Lead Data Scientist - Deep Learning
The Lead Data Scientist uses mathematics, statistics, modeling, business analysis, and technology to transform high volumes of complex data into advanced analytic solutions. The Lead Data Scientist works on problems of diverse scope and complexity ranging from moderate to substantial. Subsequently, the Lead Data Scientist have strong prioritization skills, while being dynamic and agile. The Lead Data Scientist for this position would be applying Deep Learning to address complex business problems in an actionable manner. The Lead Data Scientist must also be able to communicate complex quantitative analyses in a clear, precise, and actionable manner to management and executive level audiences while being able to build relationships with their partners.

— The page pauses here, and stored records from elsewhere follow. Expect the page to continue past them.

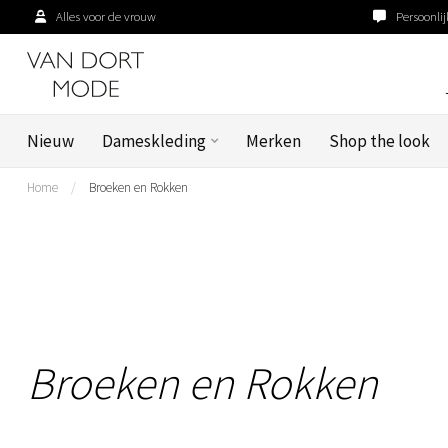
Alles voor de vrouw
Persoonlij
Nieuw
Dameskleding
Merken
Shop the look
Home
/
Broeken en Rokken
Broeken en Rokken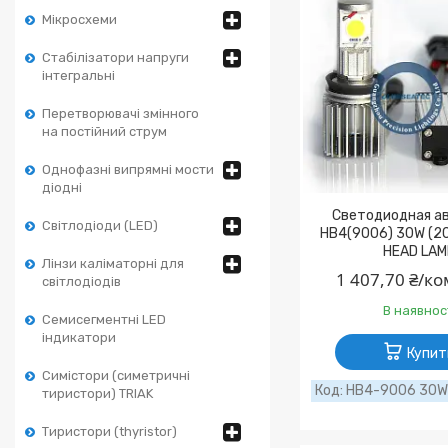
Мікросхеми
Стабілізатори напруги
інтегральні
Перетворювачі змінного
на постійний струм
Однофазні випрямні мости
діодні
Светодиодная а
Світлодіоди (LED)
HB4(9006) 30W (2
HEAD LA
Лінзи каліматорні для
1 407,70 ₴/к
світлодіодів
В наявнос
Семисегментні LED
індикатори
Купит
Симістори (симетричні
HB4-9006 30W
тиристори) TRIAK
Тиристори (thyristor)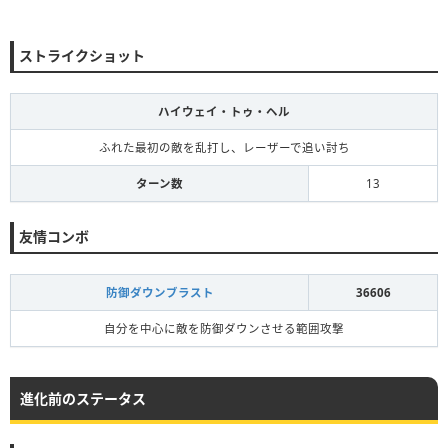
ストライクショット
ハイウェイ・トゥ・ヘル
ふれた最初の敵を乱打し、レーザーで追い討ち
ターン数
13
友情コンボ
防御ダウンブラスト
36606
自分を中心に敵を防御ダウンさせる範囲攻撃
進化前のステータス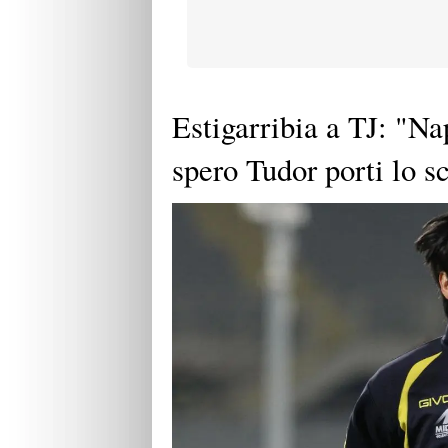
Estigarribia a TJ: "Na
spero Tudor porti lo s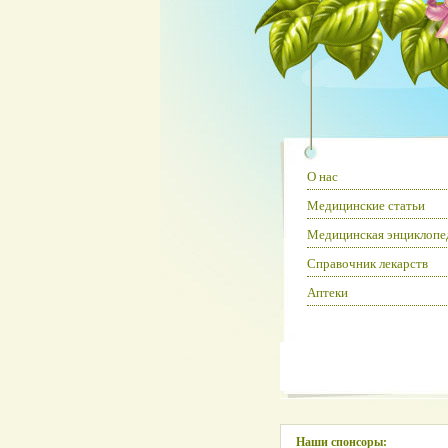
О нас
Медицинские статьи
Медицинская энциклопе
Справочник лекарств
Аптеки
Наши спонсоры: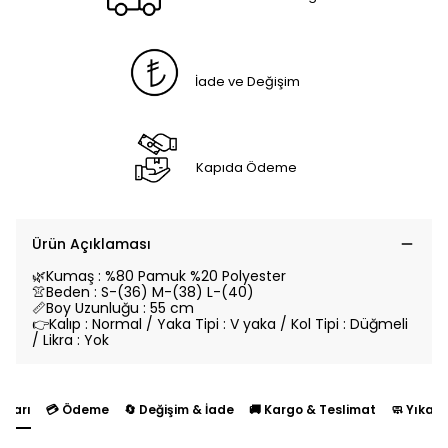
İade ve Değişim
Kapıda Ödeme
Ürün Açıklaması
🌿Kumaş : %80 Pamuk %20 Polyester
👚Beden : S-(36) M-(38) L-(40)
📏Boy Uzunluğu : 55 cm
👉Kalıp : Normal / Yaka Tipi : V yaka / Kol Tipi : Düğmeli
/ Likra : Yok
yları
💳 Ödeme
🔄 Değişim & İade
🚚 Kargo & Teslimat
🧼 Yıkam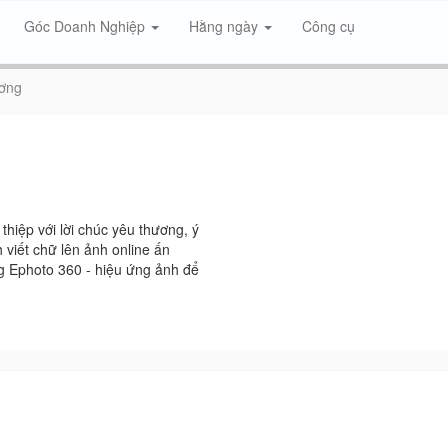
Góc Doanh Nghiệp
Hằng ngày
Công cụ
ương
thiệp với lời chúc yêu thương, ý
h viết chữ lên ảnh online ấn
ng Ephoto 360 - hiệu ứng ảnh để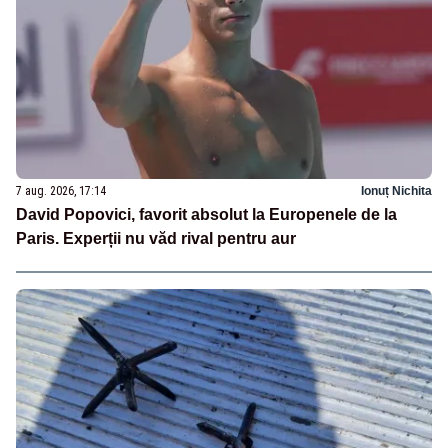
7 aug. 2026, 17:14
Ionuț Nichita
David Popovici, favorit absolut la Europenele de la
Paris. Experții nu văd rival pentru aur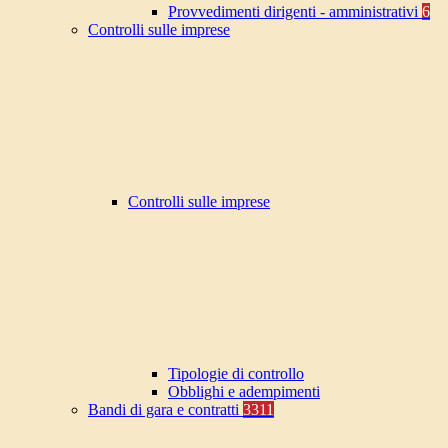
Provvedimenti dirigenti - amministrativi
6
Controlli sulle imprese
Controlli sulle imprese
Tipologie di controllo
Obblighi e adempimenti
Bandi di gara e contratti
3311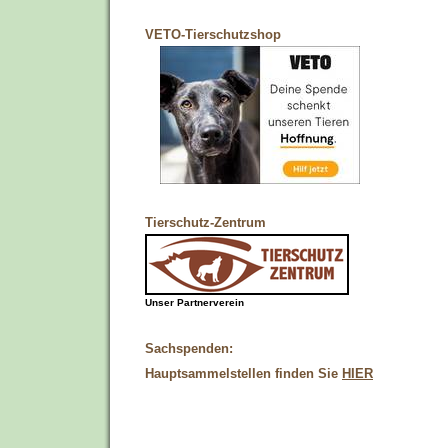
VETO-Tierschutzshop
Tierschutz-Zentrum
Unser Partnerverein
Sachspenden:
Hauptsammelstellen finden Sie
HIER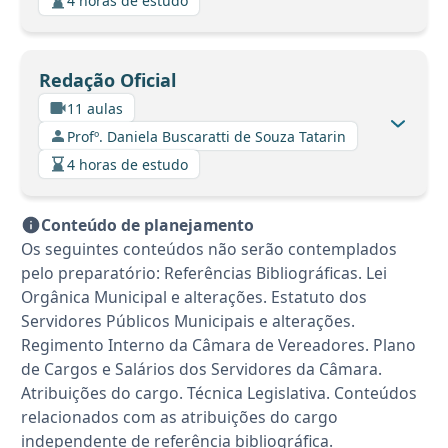
4 horas de estudo
Redação Oficial
11 aulas
Profº. Daniela Buscaratti de Souza Tatarin
4 horas de estudo
Conteúdo de planejamento
Os seguintes conteúdos não serão contemplados
pelo preparatório: Referências Bibliográficas. Lei
Orgânica Municipal e alterações. Estatuto dos
Servidores Públicos Municipais e alterações.
Regimento Interno da Câmara de Vereadores. Plano
de Cargos e Salários dos Servidores da Câmara.
Atribuições do cargo. Técnica Legislativa. Conteúdos
relacionados com as atribuições do cargo
independente de referência bibliográfica.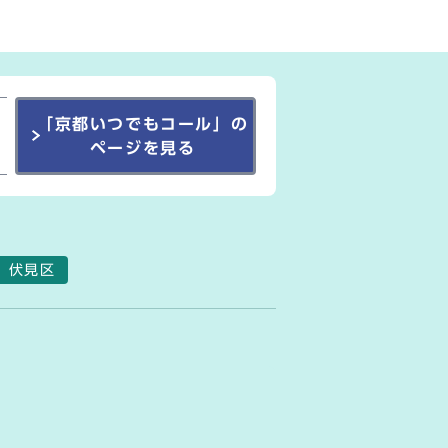
「京都いつでもコール」の
ページを見る
伏見区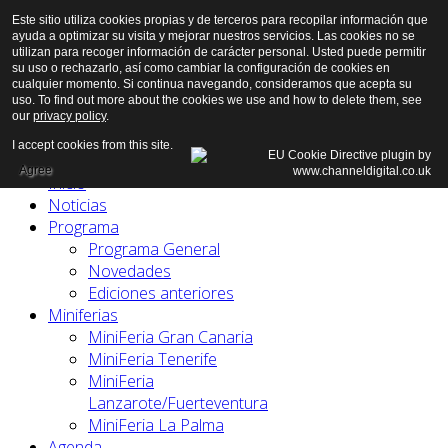
Este sitio utiliza cookies propias y de terceros para recopilar información que
ayuda a optimizar su visita y mejorar nuestros servicios. Las cookies no se
utilizan para recoger información de carácter personal. Usted puede permitir
su uso o rechazarlo, así como cambiar la configuración de cookies en
cualquier momento. Si continua navegando, consideramos que acepta su
uso. To find out more about the cookies we use and how to delete them, see
our
privacy policy
.
I accept cookies from this site.
Agree
Inicio
Noticias
Programa
Programa General
Novedades
Ediciones anteriores
Miniferias
MiniFeria Gran Canaria
MiniFeria Tenerife
MiniFeria
Lanzarote/Fuerteventura
MiniFeria La Palma
Agenda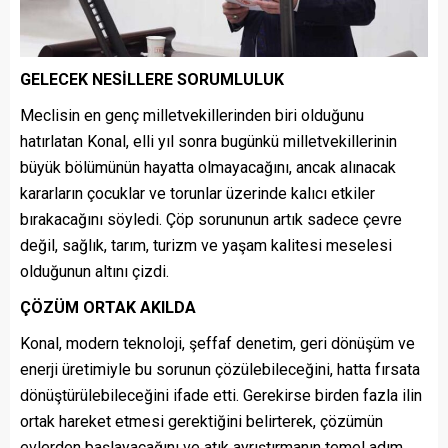
GELECEK NESİLLERE SORUMLULUK
Meclisin en genç milletvekillerinden biri olduğunu
hatırlatan Konal, elli yıl sonra bugünkü milletvekillerinin
büyük bölümünün hayatta olmayacağını, ancak alınacak
kararların çocuklar ve torunlar üzerinde kalıcı etkiler
bırakacağını söyledi. Çöp sorununun artık sadece çevre
değil, sağlık, tarım, turizm ve yaşam kalitesi meselesi
olduğunun altını çizdi.
ÇÖZÜM ORTAK AKILDA
Konal, modern teknoloji, şeffaf denetim, geri dönüşüm ve
enerji üretimiyle bu sorunun çözülebileceğini, hatta fırsata
dönüştürülebileceğini ifade etti. Gerekirse birden fazla ilin
ortak hareket etmesi gerektiğini belirterek, çözümün
evlerden başlayacağını ve atık ayrıştırmanın temel adım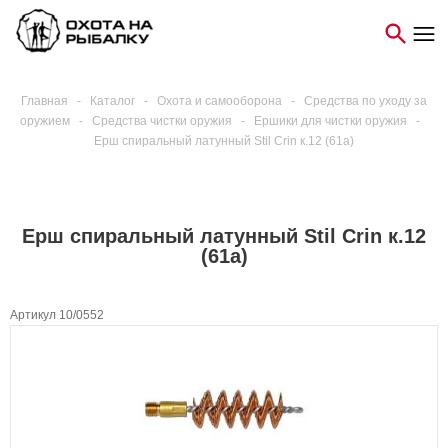
Главная
-
Каталог
-
Охота и самооборона
-
Средства по уходу за
оружием
-
Средства чистки оружия
-
Ершики для чистки оружия
-
Ерш спиральный латунный Stil Crin к.12 (61а)
Ерш спиральный латунный Stil Crin к.12
(61а)
Артикул 10/0552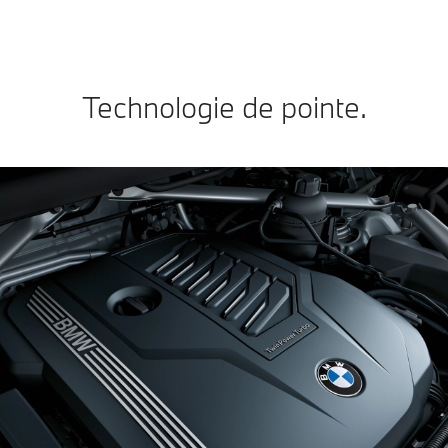
Technologie de pointe.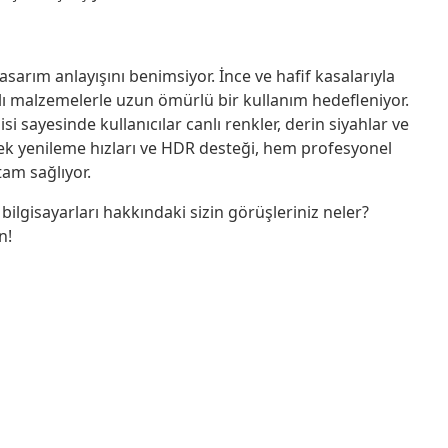
asarım anlayışını benimsiyor. İnce ve hafif kasalarıyla
klı malzemelerle uzun ömürlü bir kullanım hedefleniyor.
 sayesinde kullanıcılar canlı renkler, derin siyahlar ve
sek yenileme hızları ve HDR desteği, hem profesyonel
am sağlıyor.
ilgisayarları hakkındaki sizin görüşleriniz neler?
n!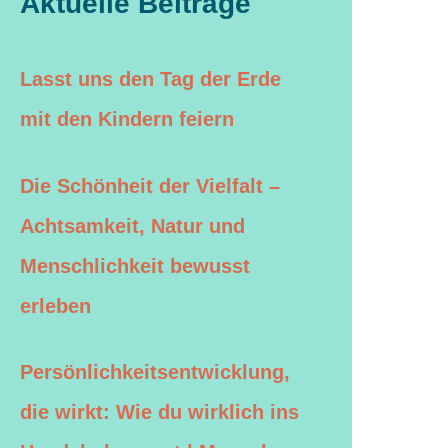
Aktuelle Beiträge
Lasst uns den Tag der Erde
mit den Kindern feiern
Die Schönheit der Vielfalt –
Achtsamkeit, Natur und
Menschlichkeit bewusst
erleben
Persönlichkeitsentwicklung,
die wirkt: Wie du wirklich ins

The Lead Data Scientist must be proactive and work with a sense of urgency.
Humana’s Inc is seeking a Lead Data Scientist, focusing on Deep Learning. You will develop, maintain, and collect structured and unstructured data sets for analysis and reporting. Creates reports, projections, models, and presentations to support business strategy and tactics. Advises Executives to develop functional strategies (often segment specific) on matters of significance. Exercises independent judgment and decision making on complex issues regarding job duties and related tasks, and works under minimal supervision, Uses independent judgment requiring analysis of variable factors and determining the best course of action
We will be building state of the art AI solutions in healthcare. You would be part of an exceptional multidisciplinary team, focused on deep learning, recommender systems, reinforcement learning, speech recognition, and image processing. Great opportunity to touch on different aspects of AI, share and learn from the team.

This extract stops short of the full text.